Transitioning towards Continuous Delivery involves a combination of people, processes, and tooling. While no tool in the world — even the ones with the shiniest pipeline view — will bring Continuous Delivery by itself, it is important to ensure your CD platform has the functionality to support true end-to-end Continuous Delivery.
“The ability to independently manage the four data domains and then bring the what, why, where, and how together at deployment run time is key for a high performance CD platform.”
The key to achieving Continuous Delivery is your chosen solution’s ability to handle the four equally important key data domains required for effective end-to-end CD pipeline management. These domains cover the what, why, where, and how of every release.
1. Release Data Model = The Why
The "why" is the shiny part for most organizations that encompasses defining, planning, executing, and monitoring your various release cycles, release phases, and release delivery resources. The ability to map and measure what each release cycle is contributing to the Continuous Delivery of changes is crucial.
This data model should be very flexible: able to cope with short agile release cycles of only a few days, as well as major release cycles of a few weeks. You also need to be able to group releases into release trains in order to coordinate bigger releases that have more integrated elements, dependencies, or enterprise-wide components.

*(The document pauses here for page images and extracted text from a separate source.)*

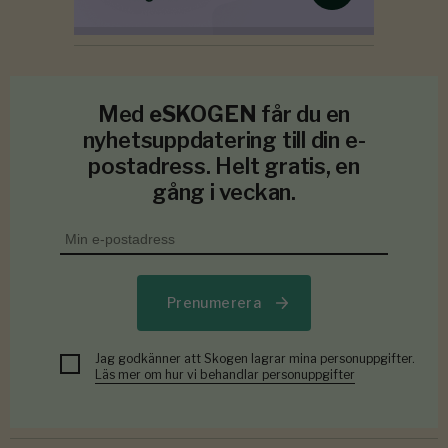
Med
eSKOGEN
får du en
nyhetsuppdatering till din e-
postadress. Helt gratis, en
gång i veckan.
Prenumerera
Jag godkänner att Skogen lagrar mina personuppgifter.
Läs mer om hur vi behandlar personuppgifter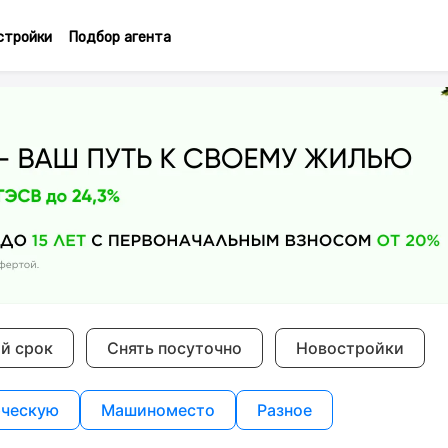
стройки
Подбор агента
ий срок
Снять посуточно
Новостройки
ческую
Машиноместо
Разное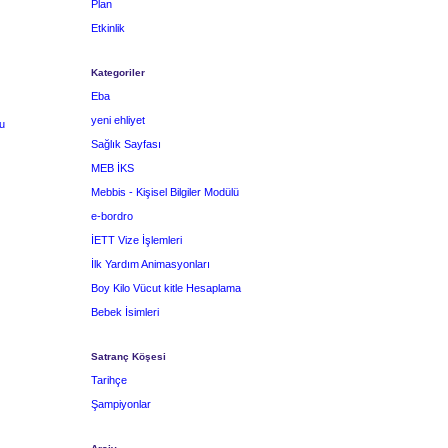
Plan
Etkinlik
Kategoriler
Eba
yeni ehliyet
u
Sağlık Sayfası
MEB İKS
Mebbis - Kişisel Bilgiler Modülü
e-bordro
İETT Vize İşlemleri
İlk Yardım Animasyonları
Boy Kilo Vücut kitle Hesaplama
Bebek İsimleri
Satranç Köşesi
Tarihçe
Şampiyonlar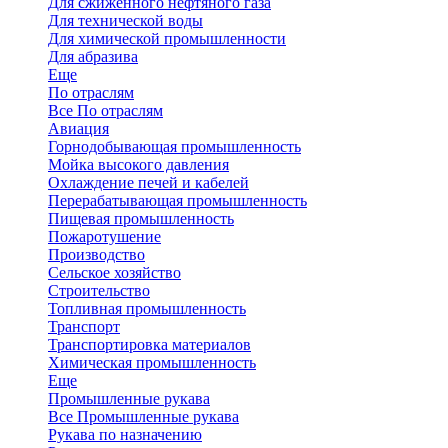
Для сжиженного нефтяного газа
Для технической воды
Для химической промышленности
Для абразива
Еще
По отраслям
Все По отраслям
Авиация
Горнодобывающая промышленность
Мойка высокого давления
Охлаждение печей и кабелей
Перерабатывающая промышленность
Пищевая промышленность
Пожаротушение
Производство
Сельское хозяйство
Строительство
Топливная промышленность
Транспорт
Транспортировка материалов
Химическая промышленность
Еще
Промышленные рукава
Все Промышленные рукава
Рукава по назначению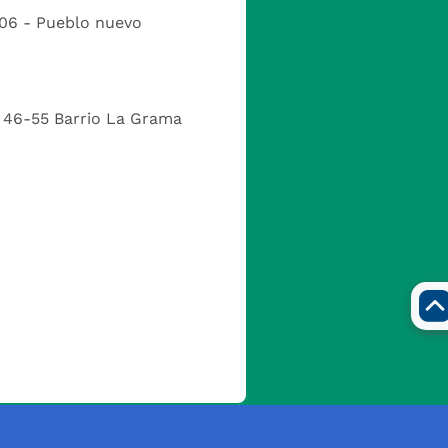
-06 - Pueblo nuevo
# 46-55 Barrio La Grama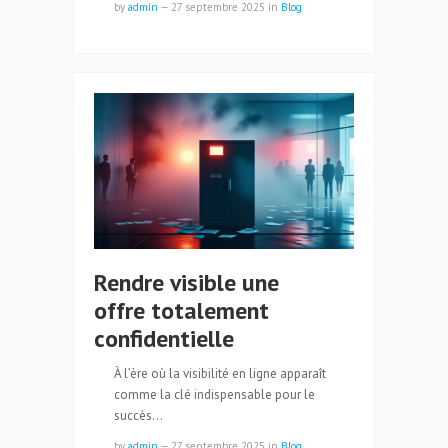
by
admin
—
27 septembre 2025
in
Blog
Rendre visible une
offre totalement
confidentielle
À l’ère où la visibilité en ligne apparaît
comme la clé indispensable pour le
succès…
by
admin
—
27 septembre 2025
in
Blog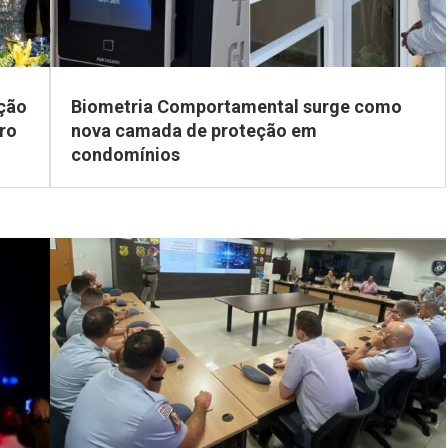
ção
Biometria Comportamental surge como
tro
nova camada de proteção em
condomínios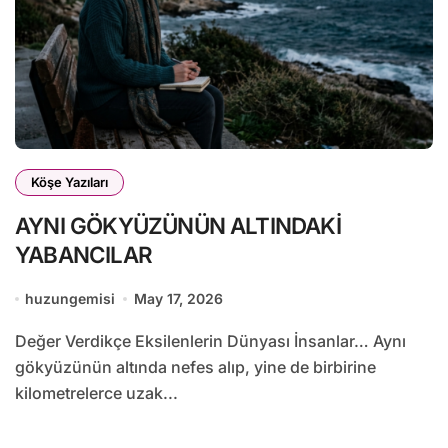
Köşe Yazıları
AYNI GÖKYÜZÜNÜN ALTINDAKİ
YABANCILAR
huzungemisi
May 17, 2026
Değer Verdikçe Eksilenlerin Dünyası İnsanlar… Aynı
gökyüzünün altında nefes alıp, yine de birbirine
kilometrelerce uzak...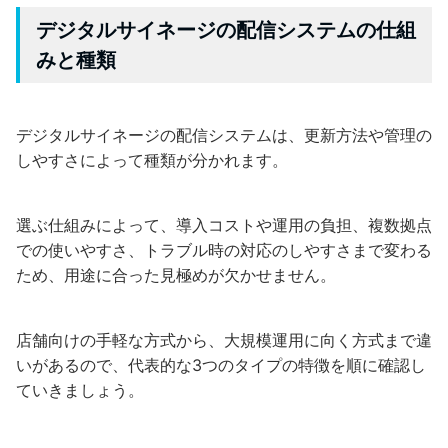
デジタルサイネージの配信システムの仕組
みと種類
デジタルサイネージの配信システムは、更新方法や管理の
しやすさによって種類が分かれます。
選ぶ仕組みによって、導入コストや運用の負担、複数拠点
での使いやすさ、トラブル時の対応のしやすさまで変わる
ため、用途に合った見極めが欠かせません。
店舗向けの手軽な方式から、大規模運用に向く方式まで違
いがあるので、代表的な3つのタイプの特徴を順に確認し
ていきましょう。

To ensure every team member and release stakeholder understands the exact status of any release, the CD platform should visualize the CD pipeline from both a technical and business relevant point of view.
2. Artifact Data Model = The What
The application artifacts is still a blind spot in many organizations. DevOps and CD best practices dictate that artifacts should be under full lifecycle management and usage should be tracked and traced throughout.

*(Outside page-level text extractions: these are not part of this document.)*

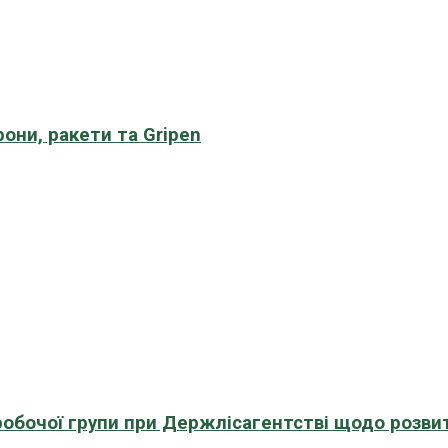
рони, ракети та Gripen
 робочої групи при Держлісагентстві щодо розви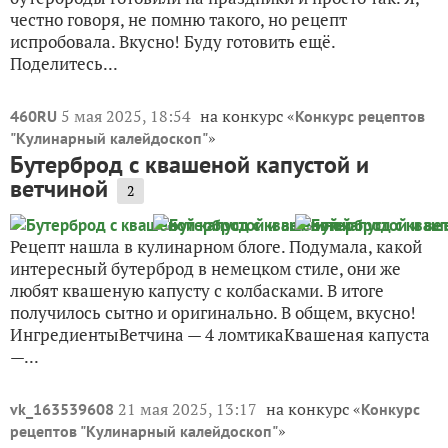
честно говоря, не помню такого, но рецепт
испробовала. Вкусно! Буду готовить ещё.
Поделитесь...
5 мая 2025, 18:54
на конкурс «
460RU
Конкурс рецептов
»
"Кулинарный калейдоскоп"
Бутерброд с квашеной капустой и
ветчиной
2
Рецепт нашла в кулинарном блоге. Подумала, какой
интересный бутерброд в немецком стиле, они же
любят квашеную капусту с колбасками. В итоге
получилось сытно и оригинально. В общем, вкусно!
ИнгредиентыВетчина — 4 ломтикаКвашеная капуста
—...
21 мая 2025, 13:17
на конкурс «
vk_163539608
Конкурс
»
рецептов "Кулинарный калейдоскоп"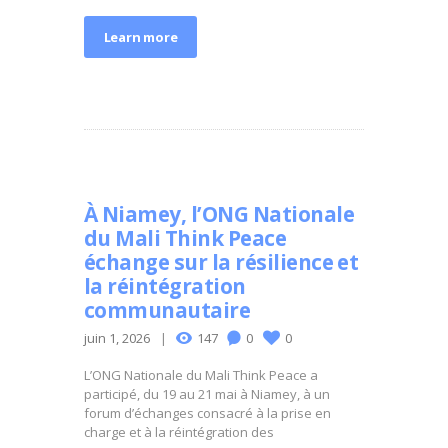
Learn more
À Niamey, l’ONG Nationale
du Mali Think Peace
échange sur la résilience et
la réintégration
communautaire
juin 1, 2026
147
0
0
L’ONG Nationale du Mali Think Peace a
participé, du 19 au 21 mai à Niamey, à un
forum d’échanges consacré à la prise en
charge et à la réintégration des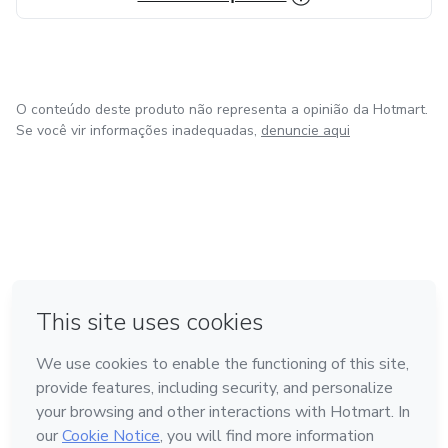
O conteúdo deste produto não representa a opinião da Hotmart.
Se você vir informações inadequadas,
denuncie aqui
em Amsterdam
em Madrid
em Bogotá
Feito com
❤
em Belo Horizonte
na Cidade do México
Conheça a Hotmart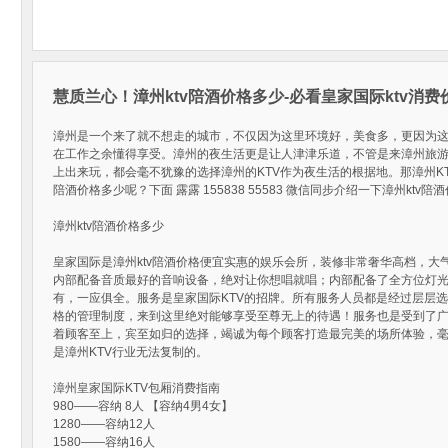
慧质兰心！漳州ktv陪酒价格多少-必看皇家国际ktv消
漳州是一个来了就不想走的城市，不仅因为这里环境好，美食多，更因为
在工作之余懂得享受。漳州的夜生活更是让人津津乐道，不管是来漳州旅
上出来玩，都会毫不犹豫的选择漳州的KTV作为夜生活的根据地。那漳州KT
陪酒价格多少呢？下面 露露 155838 55583 微信同步介绍一下漳州kt
漳州ktv陪酒价格多少
皇家国际是漳州ktv陪酒价格便宜实惠的娱乐会所，装修非常奢华高档，大
内部配备音质最好的音响设备，绝对让你想唱就唱；内部配备了全方位灯
有，一应俱全。服务是皇家国际KTV的招牌。所有服务人员都是经过层层
格的管理制度，来到这里绝对能够享受至尊无上的待遇！服务也是受到了广
着顾客至上，宾至如归的选择，竭诚为每个顾客打造最完美的场所体验，毫
是漳州KTV行业无法复制的。
漳州皇家国际KTV包厢消费指南
980——容纳 8人 【容纳4男4女】
1280——容纳12人
1580——容纳16人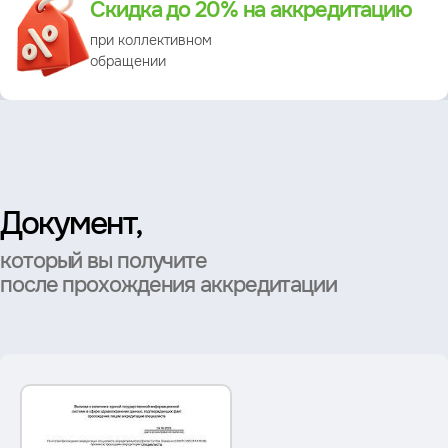
Скидка до 20% на аккредитацию
при коллективном
обращении
Документ,
который вы получите
после прохождения аккредитации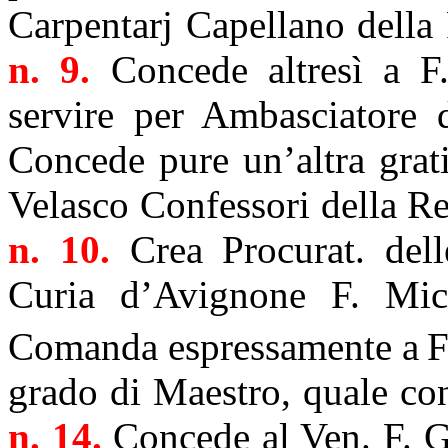
Carpentarj Capellano della 
n. 9.
Concede altresì a F
servire per Ambasciatore d
Concede pure un’altra grat
Velasco Confessori della Re
n. 10.
Crea Procurat. del
Curia d’Avignone F. Mich
Comanda espressamente a
F
grado di Maestro, quale con
n. 14.
Concede al Ven. F. 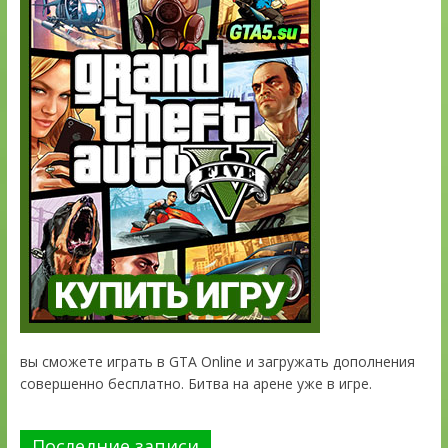
вы сможете играть в GTA Online и загружать дополнения
совершенно бесплатно. Битва на арене уже в игре.
Последние записи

Gaining control of artifacts includes defining, managing, and mapping the various artifact types, which are produced by the various stakeholders. These can be pure code build artifacts (JARs, EARs, SQL files), deployable component artifacts (images, containers), environment artifacts (config files, properties), and test artifacts (generated test data, test scripts, test execution lists). Less obvious types of artifacts must also be part of the same data model such as security (certificates), monitoring, and workload artifacts.

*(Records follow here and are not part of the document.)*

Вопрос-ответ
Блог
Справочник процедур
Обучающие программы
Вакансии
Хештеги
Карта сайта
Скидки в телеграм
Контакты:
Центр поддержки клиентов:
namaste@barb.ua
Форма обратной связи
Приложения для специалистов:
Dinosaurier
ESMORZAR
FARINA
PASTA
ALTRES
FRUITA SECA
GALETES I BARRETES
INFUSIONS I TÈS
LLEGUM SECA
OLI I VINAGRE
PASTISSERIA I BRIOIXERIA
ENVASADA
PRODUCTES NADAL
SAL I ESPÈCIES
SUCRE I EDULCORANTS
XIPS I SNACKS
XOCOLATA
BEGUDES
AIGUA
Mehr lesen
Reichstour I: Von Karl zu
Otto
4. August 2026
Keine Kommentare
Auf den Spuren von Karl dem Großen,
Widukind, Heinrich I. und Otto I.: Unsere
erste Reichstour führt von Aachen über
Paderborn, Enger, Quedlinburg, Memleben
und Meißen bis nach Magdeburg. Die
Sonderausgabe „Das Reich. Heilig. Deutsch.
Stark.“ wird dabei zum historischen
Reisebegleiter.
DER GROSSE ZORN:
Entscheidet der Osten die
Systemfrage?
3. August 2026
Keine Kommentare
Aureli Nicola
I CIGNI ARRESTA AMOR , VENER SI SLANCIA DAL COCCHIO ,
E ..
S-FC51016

3. Environment Data Model = The Where
The "where" of environment models are an ongoing struggle in many organizations. This includes defining, managing, and changing the infrastructure used within each environment along the release life cycle and understanding which endpoint or configuration item is used for which role in the architecture of the application.
While most organizations can work well with relatively static physical/virtual/cloud environments, few are ready to work with truly dynamic environments which are provisioned and decommissioned on-the-fly as needed along the CD pipeline. Microservices and containerized components, combined with canary deployments, are further challenging organizations to remain in control of the running environment instances.
4. Process Automation Data Model = The How
This is the comfort zone for most enterprises. Using process automation tools (open source, deployment automation tools, scripts, and sometimes even CI tools), most organizations have the capability to perform fully-automated zero/one/few-click deployments to at least some environments. With PaaS platforms and cloud-native application architectures, the process automation is becoming more simple and straightforward. What matters most for this data model is the capability to map which automation process is required for the deployment of what type of artifact.
Agnostic Data Models
A comprehensive CD platform must bring all these four data domains together whenever application content (what) needs to be released (why) onto some infrastructure (where) using automated deployment steps (how). Only when each of these domains can be managed and maintained completely agnostic and evolve independently from each other, will you have a dependable, robust, dynamic CD platform that can evolve over time and delivers the lowest Total Cost of Ownership possible.
It is key that the CD platform has the out of the box ability to glue the "agnostic" data domains together at run time. Failing to treat those data models agnostic from each other will result in a much higher effort (cost) for managing and maintaining that data over time as people will have to ensure the dependencies between the data models are not broken or impacted when something changes in one of the domains.
Analyzing Your Continuous Delivery Data Domains
Rather than performing a pure features and functions tools analysis for your CD landscape, do an evaluation to assess where the master for each data model resides. How agnostic are each of the four data domains from each other? How do those four separate parts of the Continuous Delivery data model come together “at run time?”
Do the review and validate what it would take if one of your development teams would introduce a complete new artifact type, asking these questions:
- Where do you go to define that “master” artifact type?
- How do you ensure you can map it to a relevant deployment step and attach the right deployment automation process?
- How do you define which infrastructure roles in your application architecture need to be provisioned with any new artifacts of that type?
- How will the business stakeholders be informed that their request (which required that new artifact type) has now been delivered into production?
Repeat this analysis from the environment dimension and from the release dimension.
It is a simple analysis, but it provides so much insight on your enablement and readiness for end-to-end Continuous Delivery.